Base research repository for the Hazan Lab @ Princeton for experimenting with the Spectral State Space Model on linear dynamical systems.
This is a research repository, not a polished library. Expect to see magic numbers, hard-coded paths, etc.
Note: Please use uv. You'll have more energy. Your skin will be clearer. Your eye sight will improve.
Create a virtual environment with one of the following options:
Conda:
conda create -n stu pytorch pytorch-cuda=12.4 uv -c pytorch -c nvidia -c conda-forge -y
uv:
uv venv --prompt stu .venv
Python/pip:
python3 -m venv --prompt stu .venv
Don't forget to activate your environment once you've created it.
Note: If you want to use Flash FFT and/or Flash Attention, you will need to have a CUDA-enabled device.
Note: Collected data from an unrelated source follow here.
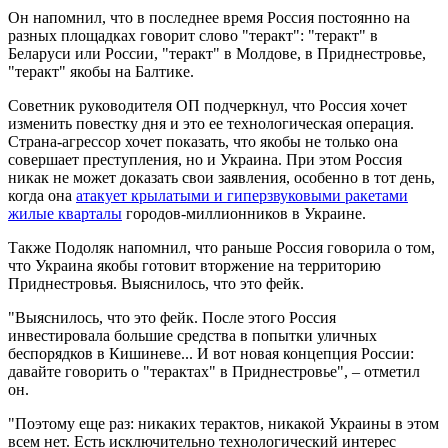
Он напомнил, что в последнее время Россия постоянно на
разных площадках говорит слово "теракт": "теракт" в
Беларуси или России, "теракт" в Молдове, в Приднестровье,
"теракт" якобы на Балтике.
Советник руководителя ОП подчеркнул, что Россия хочет
изменить повестку дня и это ее технологическая операция.
Страна-агрессор хочет показать, что якобы не только она
совершает преступления, но и Украина. При этом Россия
никак не может доказать свои заявления, особенно в тот день,
когда она
атакует крылатыми и гиперзвуковыми ракетами
жилые кварталы
городов-миллионников в Украине.
Также Подоляк напомнил, что раньше Россия говорила о том,
что Украина якобы готовит вторжение на территорию
Приднестровья. Выяснилось, что это фейк.
"Выяснилось, что это фейк. После этого Россия
инвестировала большие средства в попытки уличных
беспорядков в Кишиневе... И вот новая концепция России:
давайте говорить о "терактах" в Приднестровье", – отметил
он.
"Поэтому еще раз: никаких терактов, никакой Украины в этом
всем нет. Есть исключительно технологический интерес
Please see their repositories for further instructions on installation.
In the root folder of the project, where pyproject.toml
resides, you can install the required packages with:
uv:
uv pip install -e .
Python/pip:
pip install -e .
To install FlashFFTConv, you can run the following command:
module load gcc-toolset/13 # This is Della-specific; make sure you have a valid C/C++ compiler
pip install git+https://github.com/HazyResearch/flash-fft-conv.git#subdirectory=csrc/flashfftconv
pip install git+https://github.com/HazyResearch/flash-fft-conv.git
First, make sure you cd
into the spectral_ssm
folder.
To train the STU model, run
python train_stu.py
To train the Transformer model, run
python train_transformer.py
You can adjust the training configurations for the models in their respective config.json
files.
Some of the utility functions are adapted from Daniel Suo's JAX implementation of STU.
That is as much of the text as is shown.